= WHAT TO PRODUCE =
Copy, exactly as written, the lines that begin at the one containing "seçimi kendilerinin kazandığını" and end at the one containing "Panen Karya". Skip any pictures in the data below.

[INFORMATION SHOWN Boundary: Start]

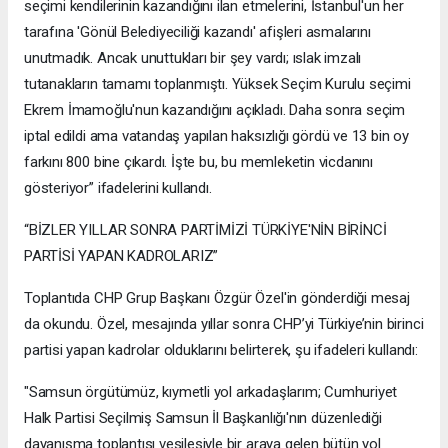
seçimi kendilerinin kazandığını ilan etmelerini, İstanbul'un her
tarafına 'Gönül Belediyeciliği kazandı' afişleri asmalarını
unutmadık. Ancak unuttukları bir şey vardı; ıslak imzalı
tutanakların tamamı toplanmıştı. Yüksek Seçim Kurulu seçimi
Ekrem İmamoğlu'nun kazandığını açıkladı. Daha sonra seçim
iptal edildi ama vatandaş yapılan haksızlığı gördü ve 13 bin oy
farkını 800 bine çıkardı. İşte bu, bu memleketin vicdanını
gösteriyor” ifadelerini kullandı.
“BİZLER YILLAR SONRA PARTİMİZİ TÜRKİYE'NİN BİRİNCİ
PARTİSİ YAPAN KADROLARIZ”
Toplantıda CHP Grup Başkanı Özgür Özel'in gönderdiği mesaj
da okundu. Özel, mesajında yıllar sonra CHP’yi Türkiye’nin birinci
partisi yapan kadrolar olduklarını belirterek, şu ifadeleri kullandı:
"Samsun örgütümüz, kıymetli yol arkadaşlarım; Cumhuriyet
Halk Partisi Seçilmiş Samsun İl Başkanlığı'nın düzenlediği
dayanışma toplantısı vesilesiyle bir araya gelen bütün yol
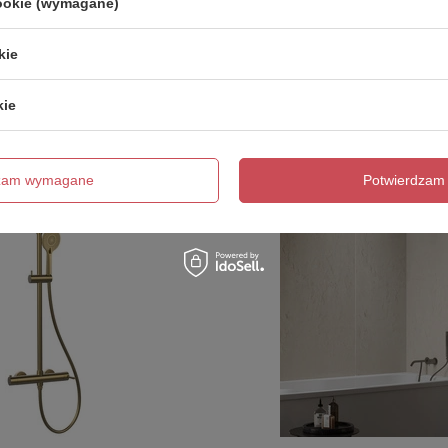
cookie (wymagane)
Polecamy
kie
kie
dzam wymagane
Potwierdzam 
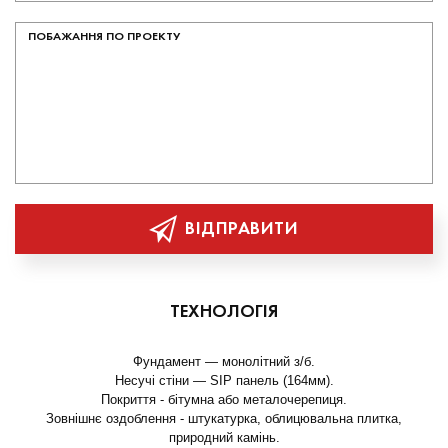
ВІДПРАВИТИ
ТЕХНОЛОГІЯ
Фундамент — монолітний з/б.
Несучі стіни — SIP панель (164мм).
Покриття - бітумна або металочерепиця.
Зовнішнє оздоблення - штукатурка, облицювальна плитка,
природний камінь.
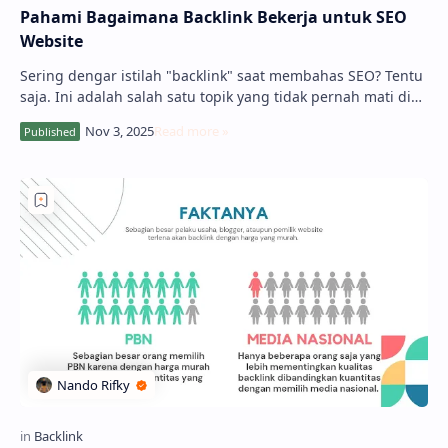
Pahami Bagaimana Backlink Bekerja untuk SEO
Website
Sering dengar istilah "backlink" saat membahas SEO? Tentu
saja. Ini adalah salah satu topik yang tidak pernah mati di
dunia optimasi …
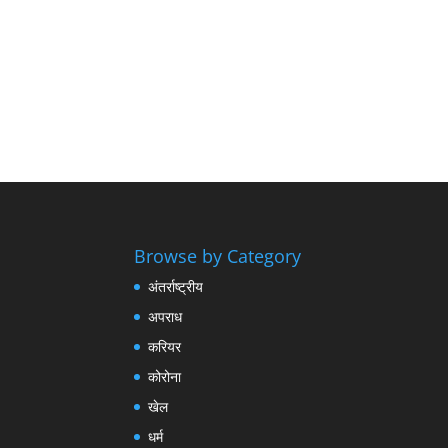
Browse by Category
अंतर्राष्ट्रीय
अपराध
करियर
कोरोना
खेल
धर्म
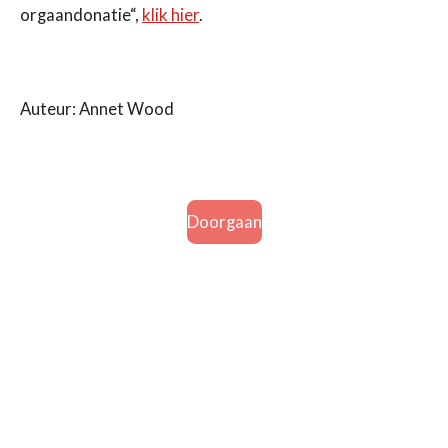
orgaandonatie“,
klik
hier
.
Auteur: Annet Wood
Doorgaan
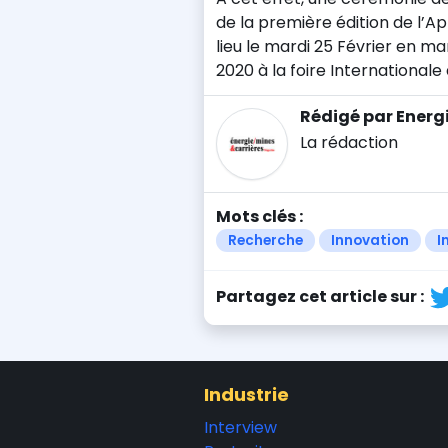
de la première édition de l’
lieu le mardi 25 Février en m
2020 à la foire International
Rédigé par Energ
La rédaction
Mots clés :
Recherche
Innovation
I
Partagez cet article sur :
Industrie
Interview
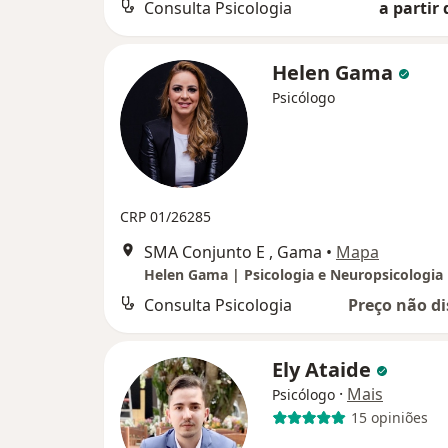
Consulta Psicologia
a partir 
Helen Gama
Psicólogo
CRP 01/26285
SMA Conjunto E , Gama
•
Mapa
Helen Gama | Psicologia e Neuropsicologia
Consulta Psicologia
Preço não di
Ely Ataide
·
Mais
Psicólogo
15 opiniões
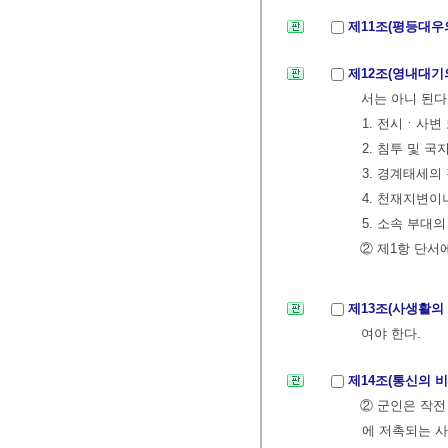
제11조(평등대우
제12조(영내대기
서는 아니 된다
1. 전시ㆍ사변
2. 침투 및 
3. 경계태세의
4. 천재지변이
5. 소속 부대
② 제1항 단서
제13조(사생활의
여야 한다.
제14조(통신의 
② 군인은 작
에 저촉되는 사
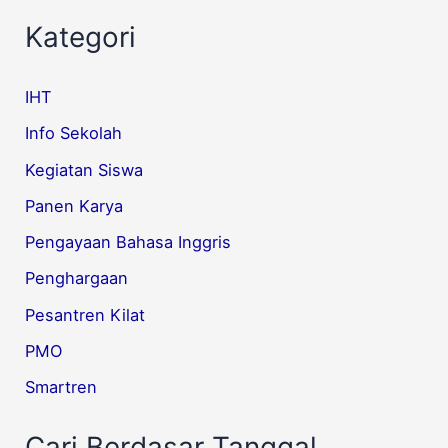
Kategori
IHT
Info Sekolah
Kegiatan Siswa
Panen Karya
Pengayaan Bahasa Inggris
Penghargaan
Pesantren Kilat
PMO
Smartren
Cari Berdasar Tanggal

[INFORMATION SHOWN Boundary: End]
[INFORMATION SHOWN Boundary: Start]

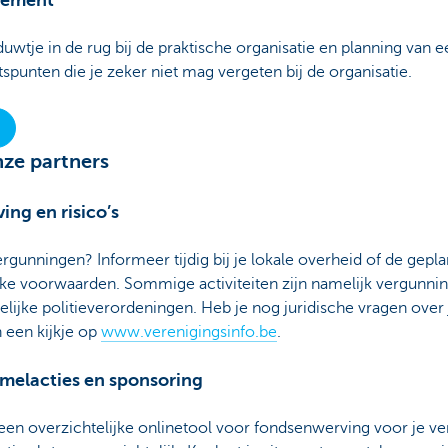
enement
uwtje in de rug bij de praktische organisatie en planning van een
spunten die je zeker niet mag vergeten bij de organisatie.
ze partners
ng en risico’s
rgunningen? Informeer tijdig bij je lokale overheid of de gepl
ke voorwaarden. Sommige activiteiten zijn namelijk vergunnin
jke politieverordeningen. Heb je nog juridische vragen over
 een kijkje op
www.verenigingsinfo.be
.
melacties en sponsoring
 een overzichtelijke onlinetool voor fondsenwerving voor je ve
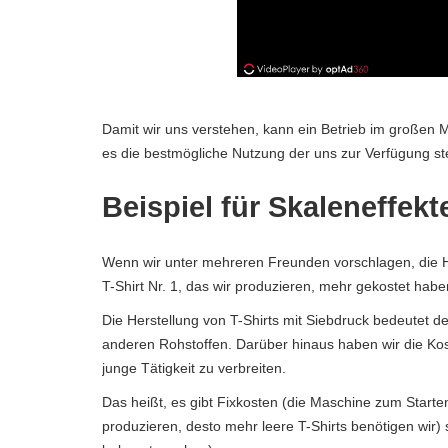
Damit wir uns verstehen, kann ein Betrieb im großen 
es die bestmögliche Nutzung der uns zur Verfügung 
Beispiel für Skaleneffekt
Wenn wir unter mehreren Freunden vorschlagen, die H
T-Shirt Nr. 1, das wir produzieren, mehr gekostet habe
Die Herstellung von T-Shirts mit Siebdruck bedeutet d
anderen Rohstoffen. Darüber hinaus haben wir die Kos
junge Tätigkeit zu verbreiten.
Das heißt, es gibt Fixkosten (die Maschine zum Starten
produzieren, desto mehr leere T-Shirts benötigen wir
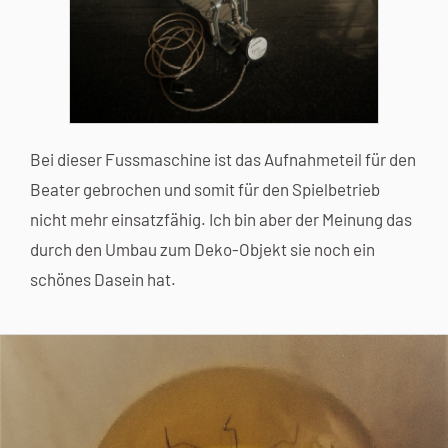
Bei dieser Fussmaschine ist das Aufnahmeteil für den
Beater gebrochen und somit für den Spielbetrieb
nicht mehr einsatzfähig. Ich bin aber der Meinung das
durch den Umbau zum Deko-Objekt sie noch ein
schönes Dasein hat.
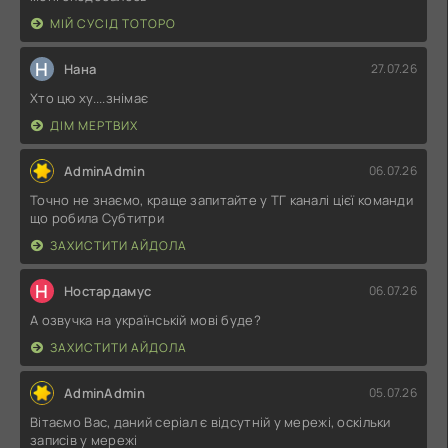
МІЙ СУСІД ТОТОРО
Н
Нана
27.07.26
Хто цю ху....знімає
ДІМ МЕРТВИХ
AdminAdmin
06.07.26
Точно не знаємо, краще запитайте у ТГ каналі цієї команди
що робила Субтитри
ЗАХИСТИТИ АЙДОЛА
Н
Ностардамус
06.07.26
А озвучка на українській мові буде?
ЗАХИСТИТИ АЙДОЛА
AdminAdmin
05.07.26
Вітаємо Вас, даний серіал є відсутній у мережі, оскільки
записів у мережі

[INFORMATION SHOWN Boundary: End]
[INFORMATION SHOWN Boundary: Start]

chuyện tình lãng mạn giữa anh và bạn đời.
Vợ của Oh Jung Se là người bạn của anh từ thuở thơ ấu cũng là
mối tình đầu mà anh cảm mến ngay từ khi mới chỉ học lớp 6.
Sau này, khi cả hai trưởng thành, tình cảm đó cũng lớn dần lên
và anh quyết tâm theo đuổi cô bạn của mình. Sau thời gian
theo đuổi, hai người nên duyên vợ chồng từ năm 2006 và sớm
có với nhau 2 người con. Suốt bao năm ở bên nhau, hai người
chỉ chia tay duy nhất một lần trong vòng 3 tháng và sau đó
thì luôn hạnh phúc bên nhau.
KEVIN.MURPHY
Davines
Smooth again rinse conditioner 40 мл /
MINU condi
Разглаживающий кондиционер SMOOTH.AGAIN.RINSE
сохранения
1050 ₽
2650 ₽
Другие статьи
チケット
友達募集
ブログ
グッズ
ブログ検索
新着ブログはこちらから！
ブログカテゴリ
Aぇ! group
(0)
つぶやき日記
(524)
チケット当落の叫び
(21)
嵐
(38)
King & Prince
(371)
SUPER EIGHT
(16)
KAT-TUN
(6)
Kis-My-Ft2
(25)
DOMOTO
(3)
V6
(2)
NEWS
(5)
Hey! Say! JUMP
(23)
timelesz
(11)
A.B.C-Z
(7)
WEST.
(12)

[INFORMATION SHOWN Boundary: End]

= OUTPUT OF THE EXERCISE =
seçimi kendilerinin kazandığını ilan etmelerini, İstanbul'un her
tarafına 'Gönül Belediyeciliği kazandı' afişleri asmalarını
unutmadık. Ancak unuttukları bir şey vardı; ıslak imzalı
tutanakların tamamı toplanmıştı. Yüksek Seçim Kurulu seçimi
Ekrem İmamoğlu'nun kazandığını açıkladı. Daha sonra seçim
iptal edildi ama vatandaş yapılan haksızlığı gördü ve 13 bin oy
farkını 800 bine çıkardı. İşte bu, bu memleketin vicdanını
gösteriyor” ifadelerini kullandı.
“BİZLER YILLAR SONRA PARTİMİZİ TÜRKİYE'NİN BİRİNCİ
PARTİSİ YAPAN KADROLARIZ”
Toplantıda CHP Grup Başkanı Özgür Özel'in gönderdiği mesaj
da okundu. Özel, mesajında yıllar sonra CHP’yi Türkiye’nin birinci
partisi yapan kadrolar olduklarını belirterek, şu ifadeleri kullandı:
"Samsun örgütümüz, kıymetli yol arkadaşlarım; Cumhuriyet
Halk Partisi Seçilmiş Samsun İl Başkanlığı'nın düzenlediği
dayanışma toplantısı vesilesiyle bir araya gelen bütün yol
cookie (wymagane)
Polecamy
kie
kie
dzam wymagane
Potwierdzam 
ВІДПРАВИТИ
ТЕХНОЛОГІЯ
Фундамент — монолітний з/б.
Несучі стіни — SIP панель (164мм).
Покриття - бітумна або металочерепиця.
Зовнішнє оздоблення - штукатурка, облицювальна плитка,
природний камінь.
Pahami Bagaimana Backlink Bekerja untuk SEO
Website
Sering dengar istilah "backlink" saat membahas SEO? Tentu
saja. Ini adalah salah satu topik yang tidak pernah mati di
dunia optimasi …
Browse by Category
अंतर्राष्ट्रीय
अपराध
करियर
कोरोना
खेल
धर्म
orgaandonatie“,
klik
hier
.
Auteur: Annet Wood
Doorgaan
de la première édition de l’
lieu le mardi 25 Février en m
2020 à la foire International
Rédigé par Energ
La rédaction
Mots clés :
Recherche
Innovation
I
Partagez cet article sur :
Industrie
Interview
Consulta Psicologia
a partir 
Helen Gama
Psicólogo
CRP 01/26285
SMA Conjunto E , Gama
•
Mapa
Helen Gama | Psicologia e Neuropsicologia
Consulta Psicologia
Preço não di
Ely Ataide
·
Mais
Psicólogo
15 opiniões
제11조(평등대우
제12조(영내대기
서는 아니 된다
1. 전시ㆍ사변
2. 침투 및 
3. 경계태세의
4. 천재지변이
5. 소속 부대
② 제1항 단서
제13조(사생활의
여야 한다.
제14조(통신의 
② 군인은 작
에 저촉되는 사
Kategori
IHT
Info Sekolah
Kegiatan Siswa
Panen Karya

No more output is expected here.